RECORDS SHOWN —
··········

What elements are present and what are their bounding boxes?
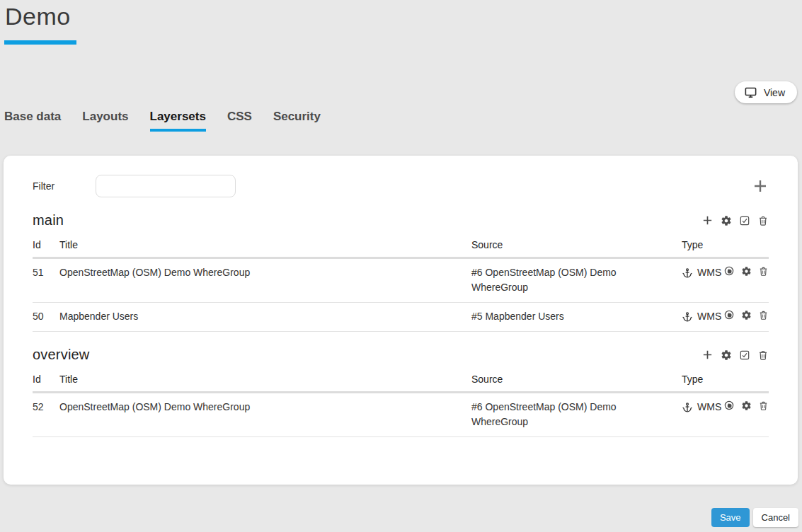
row-actions bbox=[723, 400, 769, 411]
row-actions bbox=[723, 265, 769, 277]
toggle-layerset-button[interactable] bbox=[739, 215, 750, 226]
tab-layouts[interactable]: Layouts bbox=[82, 110, 128, 132]
footer-actions: Save Cancel bbox=[711, 508, 798, 527]
tab-security[interactable]: Security bbox=[273, 110, 321, 132]
layersets-panel: Filter main bbox=[4, 156, 798, 485]
cell-source: #5 Mapbender Users bbox=[471, 309, 564, 324]
save-button[interactable]: Save bbox=[711, 508, 750, 527]
row-actions bbox=[723, 309, 769, 320]
anchor-icon bbox=[682, 402, 693, 413]
layerset-section-main: main Id Title Source bbox=[33, 212, 769, 332]
view-button[interactable]: View bbox=[735, 81, 797, 103]
monitor-icon bbox=[744, 86, 757, 99]
cell-source: #6 OpenStreetMap (OSM) Demo WhereGroup bbox=[471, 400, 621, 429]
eye-icon bbox=[723, 309, 735, 320]
edit-layerset-button[interactable] bbox=[721, 215, 732, 226]
plus-icon bbox=[701, 214, 714, 226]
table-row: 50 Mapbender Users #5 Mapbender Users WM… bbox=[33, 303, 769, 332]
cell-source: #6 OpenStreetMap (OSM) Demo WhereGroup bbox=[471, 265, 621, 295]
cell-id: 52 bbox=[33, 400, 59, 429]
anchor-icon bbox=[682, 311, 693, 323]
cell-title: OpenStreetMap (OSM) Demo WhereGroup bbox=[59, 265, 471, 295]
tab-layersets[interactable]: Layersets bbox=[150, 110, 206, 132]
column-header-type: Type bbox=[682, 239, 769, 250]
cell-type: WMS bbox=[697, 400, 721, 415]
add-instance-button[interactable] bbox=[701, 349, 714, 361]
edit-layerset-button[interactable] bbox=[721, 349, 732, 361]
section-title: main bbox=[33, 212, 64, 229]
cell-id: 51 bbox=[33, 265, 59, 295]
add-layerset-button[interactable] bbox=[752, 178, 769, 195]
cancel-button[interactable]: Cancel bbox=[753, 508, 798, 527]
gear-icon bbox=[741, 310, 752, 320]
trash-icon bbox=[758, 310, 769, 320]
eye-icon bbox=[723, 400, 735, 411]
column-header-type: Type bbox=[682, 374, 769, 385]
view-button-label: View bbox=[764, 87, 785, 98]
column-header-id: Id bbox=[33, 374, 59, 385]
tab-bar: Base data Layouts Layersets CSS Security bbox=[4, 110, 321, 132]
section-title: overview bbox=[33, 347, 90, 363]
layerset-table: Id Title Source Type 52 OpenStreetMap (O… bbox=[33, 374, 769, 437]
gear-icon bbox=[721, 349, 732, 361]
visibility-button[interactable] bbox=[723, 400, 735, 411]
section-toolbar bbox=[701, 349, 769, 361]
column-header-title: Title bbox=[59, 239, 471, 250]
edit-instance-button[interactable] bbox=[741, 266, 752, 277]
column-header-source: Source bbox=[471, 239, 682, 250]
visibility-button[interactable] bbox=[723, 265, 735, 277]
delete-instance-button[interactable] bbox=[758, 310, 769, 320]
trash-icon bbox=[757, 215, 769, 226]
plus-icon bbox=[701, 349, 714, 361]
edit-instance-button[interactable] bbox=[741, 400, 752, 411]
gear-icon bbox=[741, 400, 752, 411]
checkbox-checked-icon bbox=[739, 349, 750, 361]
cell-title: Mapbender Users bbox=[59, 309, 471, 324]
table-row: 52 OpenStreetMap (OSM) Demo WhereGroup #… bbox=[33, 393, 769, 437]
table-header: Id Title Source Type bbox=[33, 239, 769, 259]
cell-type: WMS bbox=[697, 265, 721, 280]
cell-type: WMS bbox=[697, 309, 721, 324]
delete-instance-button[interactable] bbox=[758, 400, 769, 411]
trash-icon bbox=[758, 266, 769, 277]
column-header-source: Source bbox=[471, 374, 682, 385]
delete-layerset-button[interactable] bbox=[757, 349, 769, 361]
delete-instance-button[interactable] bbox=[758, 266, 769, 277]
layerset-section-overview: overview Id Title Source bbox=[33, 347, 769, 437]
tab-css[interactable]: CSS bbox=[227, 110, 252, 132]
cell-title: OpenStreetMap (OSM) Demo WhereGroup bbox=[59, 400, 471, 429]
delete-layerset-button[interactable] bbox=[757, 215, 769, 226]
eye-icon bbox=[723, 265, 735, 277]
checkbox-checked-icon bbox=[739, 215, 750, 226]
tab-base-data[interactable]: Base data bbox=[4, 110, 61, 132]
gear-icon bbox=[741, 266, 752, 277]
filter-input[interactable] bbox=[96, 175, 236, 197]
trash-icon bbox=[758, 400, 769, 411]
title-underline bbox=[4, 40, 76, 45]
cell-id: 50 bbox=[33, 309, 59, 324]
trash-icon bbox=[757, 349, 769, 361]
visibility-button[interactable] bbox=[723, 309, 735, 320]
column-header-id: Id bbox=[33, 239, 59, 250]
add-instance-button[interactable] bbox=[701, 214, 714, 226]
plus-icon bbox=[752, 178, 769, 195]
table-row: 51 OpenStreetMap (OSM) Demo WhereGroup #… bbox=[33, 259, 769, 303]
gear-icon bbox=[721, 215, 732, 226]
page-title: Demo bbox=[5, 0, 71, 33]
filter-row: Filter bbox=[33, 175, 769, 197]
filter-label: Filter bbox=[33, 180, 96, 192]
table-header: Id Title Source Type bbox=[33, 374, 769, 393]
section-toolbar bbox=[701, 214, 769, 226]
edit-instance-button[interactable] bbox=[741, 310, 752, 320]
toggle-layerset-button[interactable] bbox=[739, 349, 750, 361]
anchor-icon bbox=[682, 267, 693, 279]
layerset-table: Id Title Source Type 51 OpenStreetMap (O… bbox=[33, 239, 769, 332]
column-header-title: Title bbox=[59, 374, 471, 385]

··········

TASK STATEMENT — Copy out every line of the records that the string "data" appears in.

RESULT OF THIS TASK —
tab-bar: Base data Layouts Layersets CSS Security bbox=[4, 110, 321, 132]
tab-base-data[interactable]: Base data bbox=[4, 110, 61, 132]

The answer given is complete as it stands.